Your instructions. An exact copy of every entry is needed, with no images.

Listed records.
────────────────────

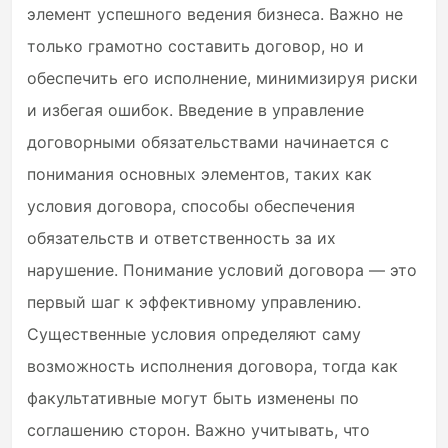
элемент успешного ведения бизнеса. Важно не
только грамотно составить договор, но и
обеспечить его исполнение, минимизируя риски
и избегая ошибок. Введение в управление
договорными обязательствами начинается с
понимания основных элементов, таких как
условия договора, способы обеспечения
обязательств и ответственность за их
нарушение. Понимание условий договора — это
первый шаг к эффективному управлению.
Существенные условия определяют саму
возможность исполнения договора, тогда как
факультативные могут быть изменены по
соглашению сторон. Важно учитывать, что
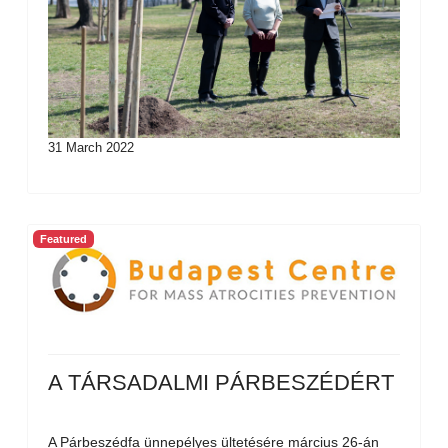
31 March 2022
Featured
A TÁRSADALMI PÁRBESZÉDÉRT
A Párbeszédfa ünnepélyes ültetésére március 26-án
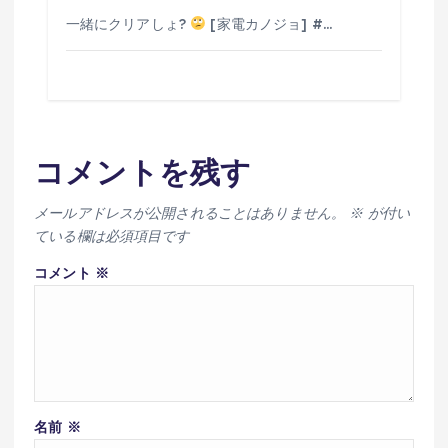
一緒にクリアしょ?
[家電カノジョ] #…
コメントを残す
メールアドレスが公開されることはありません。
※
が付い
ている欄は必須項目です
コメント
※
名前
※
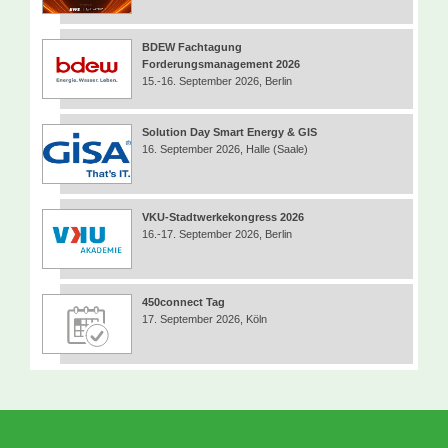
BDEW Fachtagung
Forderungsmanagement 2026
15.-16. September 2026, Berlin
Solution Day Smart Energy & GIS
16. September 2026, Halle (Saale)
VKU-Stadtwerkekongress 2026
16.-17. September 2026, Berlin
450connect Tag
17. September 2026, Köln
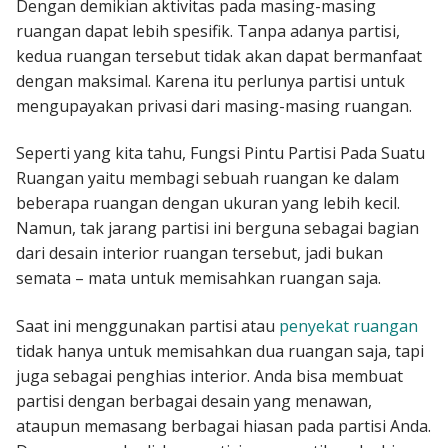
Dengan demikian aktivitas pada masing-masing
ruangan dapat lebih spesifik. Tanpa adanya partisi,
kedua ruangan tersebut tidak akan dapat bermanfaat
dengan maksimal. Karena itu perlunya partisi untuk
mengupayakan privasi dari masing-masing ruangan.
Seperti yang kita tahu, Fungsi Pintu Partisi Pada Suatu
Ruangan yaitu membagi sebuah ruangan ke dalam
beberapa ruangan dengan ukuran yang lebih kecil.
Namun, tak jarang partisi ini berguna sebagai bagian
dari desain interior ruangan tersebut, jadi bukan
semata – mata untuk memisahkan ruangan saja.
Saat ini menggunakan partisi atau
penyekat ruangan
tidak hanya untuk memisahkan dua ruangan saja, tapi
juga sebagai penghias interior. Anda bisa membuat
partisi dengan berbagai desain yang menawan,
ataupun memasang berbagai hiasan pada partisi Anda.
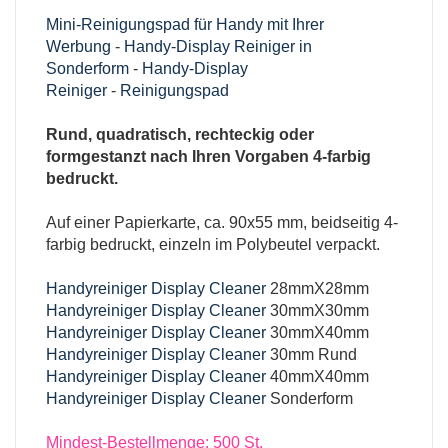
Mini-Reinigungspad für Handy mit Ihrer
Werbung
-
Handy-Display Reiniger in
Sonderform
-
Handy-Display
Reiniger
-
Reinigungspad
Rund, quadratisch, rechteckig oder
formgestanzt nach Ihren Vorgaben 4-farbig
bedruckt.
Auf einer Papierkarte, ca. 90x55 mm, beidseitig 4-
farbig bedruckt, einzeln im Polybeutel verpackt.
Handyreiniger Display Cleaner
28mmX28mm
Handyreiniger Display Cleaner
30mmX30mm
Handyreiniger Display Cleaner
30mmX40mm
Handyreiniger Display Cleaner
30mm Rund
Handyreiniger Display Cleaner
40mmX40mm
Handyreiniger Display Cleaner
Sonderform
Mindest-Bestellmenge: 500 St.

────────────────────

Output of the exercise.
элемент успешного ведения бизнеса. Важно не
только грамотно составить договор, но и
обеспечить его исполнение, минимизируя риски
и избегая ошибок. Введение в управление
договорными обязательствами начинается с
понимания основных элементов, таких как
условия договора, способы обеспечения
обязательств и ответственность за их
нарушение. Понимание условий договора — это
первый шаг к эффективному управлению.
Существенные условия определяют саму
возможность исполнения договора, тогда как
факультативные могут быть изменены по
соглашению сторон. Важно учитывать, что
31 March 2022
Featured
A TÁRSADALMI PÁRBESZÉDÉRT
A Párbeszédfa ünnepélyes ültetésére március 26-án
一緒にクリアしょ?
[家電カノジョ] #…
コメントを残す
メールアドレスが公開されることはありません。
※
が付い
ている欄は必須項目です
コメント
※
名前
※
BDEW Fachtagung
Forderungsmanagement 2026
15.-16. September 2026, Berlin
Solution Day Smart Energy & GIS
16. September 2026, Halle (Saale)
VKU-Stadtwerkekongress 2026
16.-17. September 2026, Berlin
450connect Tag
17. September 2026, Köln
Dengan demikian aktivitas pada masing-masing
ruangan dapat lebih spesifik. Tanpa adanya partisi,
kedua ruangan tersebut tidak akan dapat bermanfaat
dengan maksimal. Karena itu perlunya partisi untuk
mengupayakan privasi dari masing-masing ruangan.
Seperti yang kita tahu, Fungsi Pintu Partisi Pada Suatu
Ruangan yaitu membagi sebuah ruangan ke dalam
beberapa ruangan dengan ukuran yang lebih kecil.
Namun, tak jarang partisi ini berguna sebagai bagian
dari desain interior ruangan tersebut, jadi bukan
semata – mata untuk memisahkan ruangan saja.
Saat ini menggunakan partisi atau
penyekat ruangan
tidak hanya untuk memisahkan dua ruangan saja, tapi
juga sebagai penghias interior. Anda bisa membuat
partisi dengan berbagai desain yang menawan,
ataupun memasang berbagai hiasan pada partisi Anda.
Mini-Reinigungspad für Handy mit Ihrer
Werbung
-
Handy-Display Reiniger in
Sonderform
-
Handy-Display
Reiniger
-
Reinigungspad
Rund, quadratisch, rechteckig oder
formgestanzt nach Ihren Vorgaben 4-farbig
bedruckt.
Auf einer Papierkarte, ca. 90x55 mm, beidseitig 4-
farbig bedruckt, einzeln im Polybeutel verpackt.
Handyreiniger Display Cleaner
28mmX28mm
Handyreiniger Display Cleaner
30mmX30mm
Handyreiniger Display Cleaner
30mmX40mm
Handyreiniger Display Cleaner
30mm Rund
Handyreiniger Display Cleaner
40mmX40mm
Handyreiniger Display Cleaner
Sonderform
Mindest-Bestellmenge: 500 St.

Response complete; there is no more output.